One year on from the UK exams algo fiascos

Algorithms got themselves a bad name in the summer of 2020. This year’s Scottish Highers and rest of the UK A-Levels results have been algo-free. But not free of their usual class bias: private school students did even better than usual.

At Computer Weekly, our main interest is education in computing. Here there is some qualified good news: in 2021, 13,829 students in the UK in total took computing at A-level, an increase from 12,428 entrants the previous year. But while BCS analysis of A-level computing over the past five years has found a 350% increase in the number of girls taking the subject, there is still a gap between the number of boys and girls taking it.

The same organisation recently published a report that says the UK can take an international lead in AI ethics, but only if it cultivates a more diverse workforce for AI-related jobs, including people from non-STEM backgrounds. And so, if as a society, we want to use algorithms free of bias, we need people doing the jobs that use artificial intelligence to be much more representative of society, in terms of gender, ethnicity, and class.

In the meantime, it is worth reflecting that the algorithms at the centre of the 2020 exams controversy were not “black box algorithms” of the kind that breed despair about bias. The Scottish Qualifications Authority and Ofqual published the statistical models they chose and it was clear what data they chose to use – from previous years’ performance. They were transparent.

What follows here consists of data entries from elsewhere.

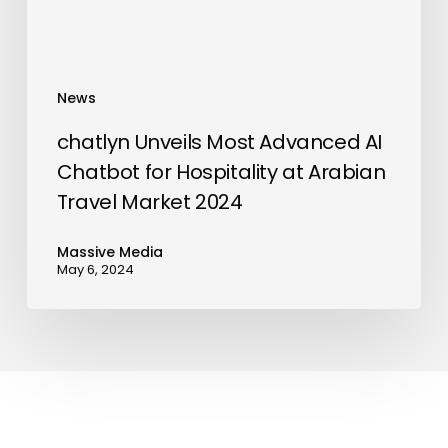
Hospitality
at
Arabian
Travel
News
Market
2024
chatlyn Unveils Most Advanced AI
Chatbot for Hospitality at Arabian
Travel Market 2024
Massive Media
May 6, 2024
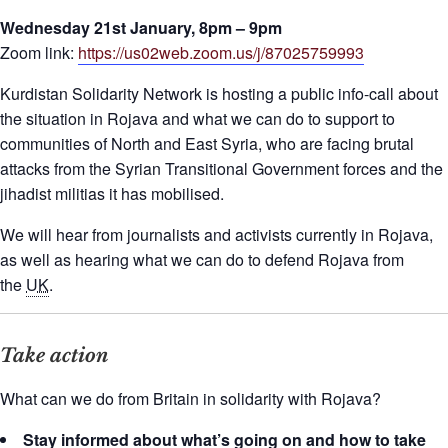
Wednesday 21st January, 8pm – 9pm
Zoom link:
https://us02web.zoom.us/j/87025759993
Kurdistan Solidarity Network is hosting a public info-call about
the situation in Rojava and what we can do to support to
communities of North and East Syria, who are facing brutal
attacks from the Syrian Transitional Government forces and the
jihadist militias it has mobilised.
We will hear from journalists and activists currently in Rojava,
as well as hearing what we can do to defend Rojava from
the
UK
.
Take action
What can we do from Britain in solidarity with Rojava?
Stay informed about what’s going on and how to take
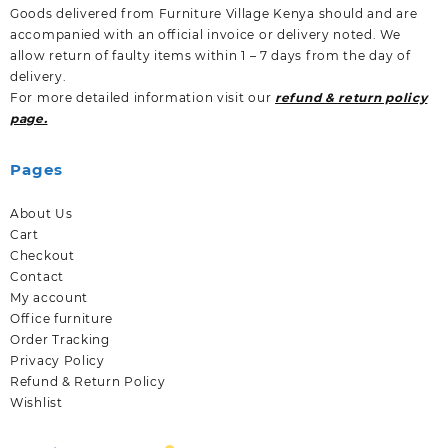
Goods delivered from Furniture Village Kenya should and are
accompanied with an official invoice or delivery noted. We
allow return of faulty items within 1 – 7 days from the day of
delivery.
For more detailed information visit our
refund & return policy
page.
Pages
About Us
Cart
Checkout
Contact
My account
Office furniture
Order Tracking
Privacy Policy
Refund & Return Policy
Wishlist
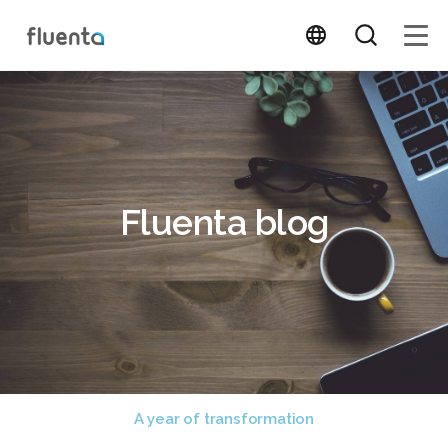
Fluenta blog
A year of transformation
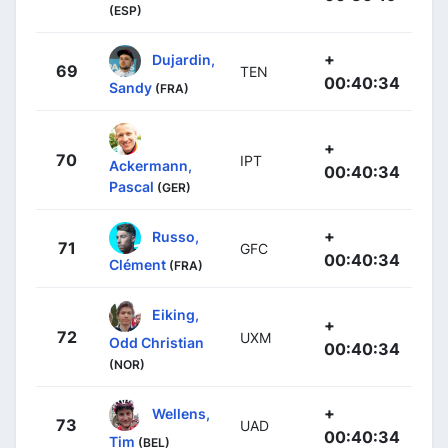
(ESP)
+
Dujardin,
69
TEN
00:40:34
Sandy
(FRA)
+
70
IPT
Ackermann,
00:40:34
Pascal
(GER)
+
Russo,
71
GFC
00:40:34
Clément
(FRA)
Eiking,
+
72
UXM
Odd Christian
00:40:34
(NOR)
+
Wellens,
73
UAD
00:40:34
Tim
(BEL)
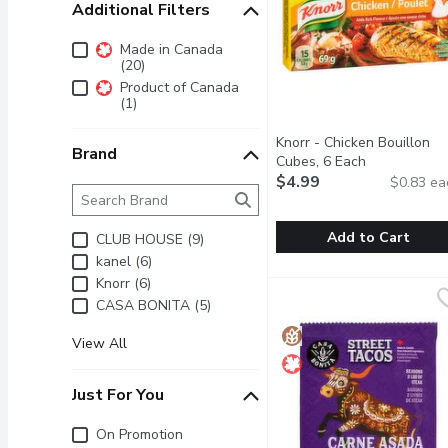
Additional Filters
Additional Filters
Made in Canada
(20)
Product of Canada
(1)
Knorr - Chicken Bouillon
Brand
Cubes, 6 Each
Open product
$4.99
$0.83 ea
Brand
The following text field filters the Brand results as 
Add to Cart
CLUB HOUSE (9)
kanel (6)
Knorr - Chicken Bouillon
Knorr
Knorr (6)
Knorr Cubes are Easy to
CASA BONITA (5)
View All
Just For You
Just for you
On Promotion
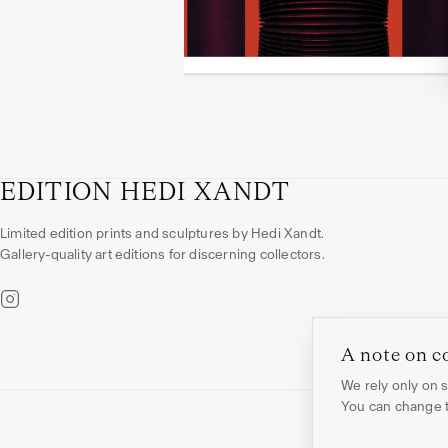
EDITION HEDI XANDT
Limited edition prints and sculptures by Hedi Xandt.
Gallery-quality art editions for discerning collectors.
A note on c
We rely only on st
You can change th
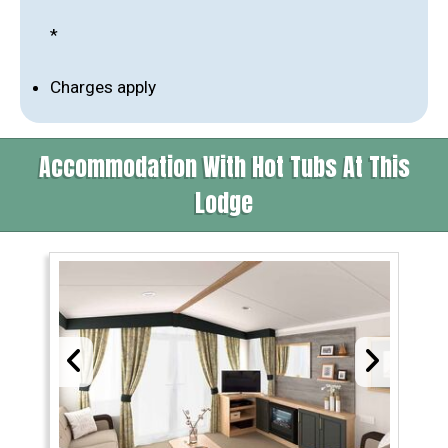
*
Charges apply
Accommodation With Hot Tubs At This
Lodge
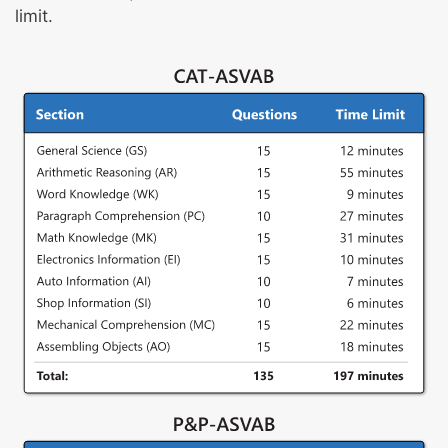
limit.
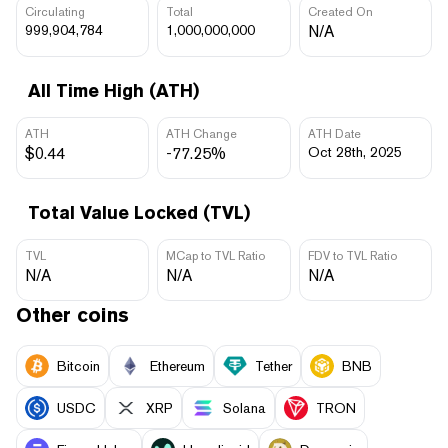
Circulating
Total
Created On
999,904,784
1,000,000,000
N/A
All Time High (ATH)
ATH
ATH Change
ATH Date
$0.44
-77.25%
Oct 28th, 2025
Total Value Locked (TVL)
TVL
MCap to TVL Ratio
FDV to TVL Ratio
N/A
N/A
N/A
Other coins
Bitcoin
Ethereum
Tether
BNB
USDC
XRP
Solana
TRON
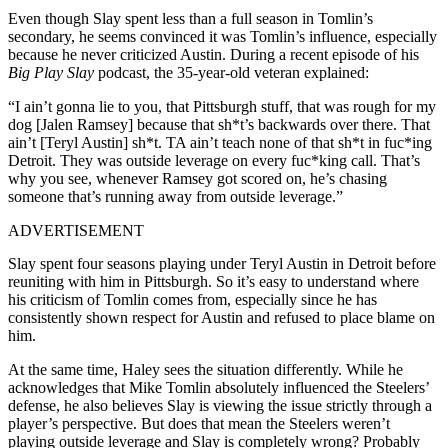
Even though Slay spent less than a full season in Tomlin’s
secondary, he seems convinced it was Tomlin’s influence, especially
because he never criticized Austin. During a recent episode of his
Big Play Slay
podcast, the 35-year-old veteran explained:
“I ain’t gonna lie to you, that Pittsburgh stuff, that was rough for my
dog [Jalen Ramsey] because that sh*t’s backwards over there. That
ain’t [Teryl Austin] sh*t. TA ain’t teach none of that sh*t in fuc*ing
Detroit. They was outside leverage on every fuc*king call. That’s
why you see, whenever Ramsey got scored on, he’s chasing
someone that’s running away from outside leverage.”
ADVERTISEMENT
Slay spent four seasons playing under Teryl Austin in Detroit before
reuniting with him in Pittsburgh. So it’s easy to understand where
his criticism of Tomlin comes from, especially since he has
consistently shown respect for Austin and refused to place blame on
him.
At the same time, Haley sees the situation differently. While he
acknowledges that Mike Tomlin absolutely influenced the Steelers’
defense, he also believes Slay is viewing the issue strictly through a
player’s perspective. But does that mean the Steelers weren’t
playing outside leverage and Slay is completely wrong? Probably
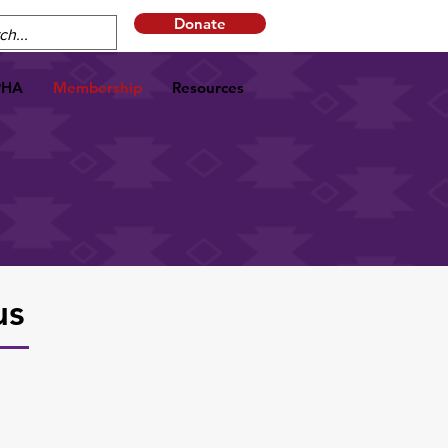
Donate
PHA
Membership
Resources
us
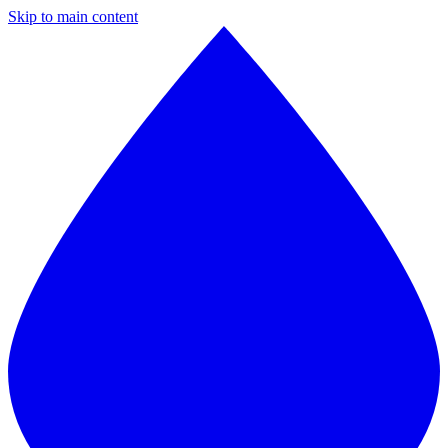
Skip to main content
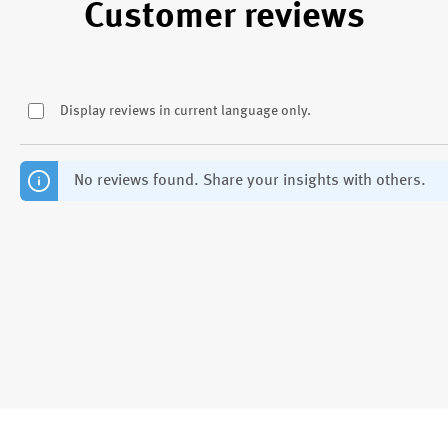
Customer reviews
Display reviews in current language only.
No reviews found. Share your insights with others.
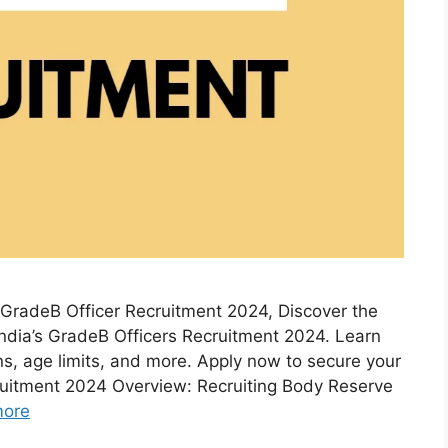
GradeB Officer Recruitment 2024, Discover the
f India’s GradeB Officers Recruitment 2024. Learn
ons, age limits, and more. Apply now to secure your
cruitment 2024 Overview: Recruiting Body Reserve
more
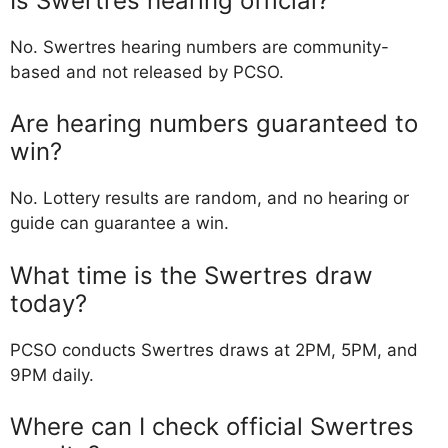
Is Swertres hearing official?
No. Swertres hearing numbers are community-
based and not released by PCSO.
Are hearing numbers guaranteed to
win?
No. Lottery results are random, and no hearing or
guide can guarantee a win.
What time is the Swertres draw
today?
PCSO conducts Swertres draws at 2PM, 5PM, and
9PM daily.
Where can I check official Swertres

However, those models did generate unjust results at the level of individual candidates. There were anomalies in the standardisation applied to teacher assessments, and it highlighted already-existing social inequalities. The experience suggested there are some areas of life that are only very problematically ready, if at all, for adjudication by machine. Employee recruitment could well be another such area, even if organisations complement algorithmic decision making with human control and oversight.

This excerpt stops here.